With other hardwoods, including the oaks and yellow poplar, the relationship between specific gravity and growth rate, such as that shown by ash, hickory, and sugar maple, has been found to follow the same general trends with respect to changes in width of growth rings during the development of a tree or stand. This led to a rule based on a record of the historical environment and development of a tree, as follows:
Wood of fairly uniform weight and strength is produced in broad-leaved trees (hardwoods) that have maintained or increased their growth rate from the center outward. A slowing of growth rate at any period in the life of the trees is accompanied by the production of wood of lower specific gravity. These facts make it possible from an examination of the growth rate throughout the life of a tree to determine whether the wood contained in a tree is all of high specific gravity, or whether with later years a declining growth rate produced wood of lower specific gravity and strength.
To improve the growth of cone-bearing trees, or softwoods, such as southern yellow pine and Douglas fir, some modifications of forestry practices are necessary from those required for growing wood of high specific gravity in hardwood species.
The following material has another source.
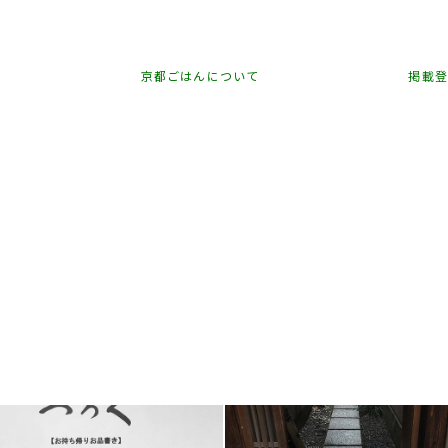
京都ごはんについて
掲載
This applies especially to the growth in diameter in young trees.
High specific gravity and strength in southern yellow pine was found in wood containing a high percentage of summerwood, which is the darker portion of the annual growth ring. The summerwood portion of the growth ring was found to be about twice as strong as the springwood.
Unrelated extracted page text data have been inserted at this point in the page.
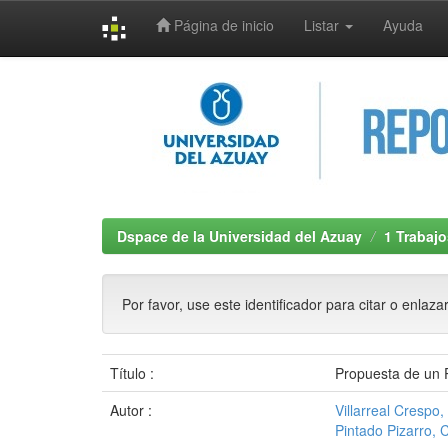
Página de inicio
Listar
Ayuda
Skip
navigation
Dspace de la Universidad del Azuay
1 Trabajo
Por favor, use este identificador para citar o enlaza
Título :
Propuesta de un 
Autor :
Villarreal Crespo
Pintado Pizarro,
Uneven distribution of young trees over an area was one of the prevailing causes of great variation in the specific gravity of wood in second-growth southern yellow pine stands. Young pine trees that had a large amount of growing space had larger, more wide-spreading crowns than trees that grew in closely stocked portions of a stand. Such trees grew in diameter at a rapid rate at first, but since a high proportion of the annual growth ring was springwood the resulting wood was of low specific gravity. Young trees with smaller crowns in more densely stocked portions of the same forest had a slower rate of growth and contained heavier and stronger wood with proportionately much less springwood.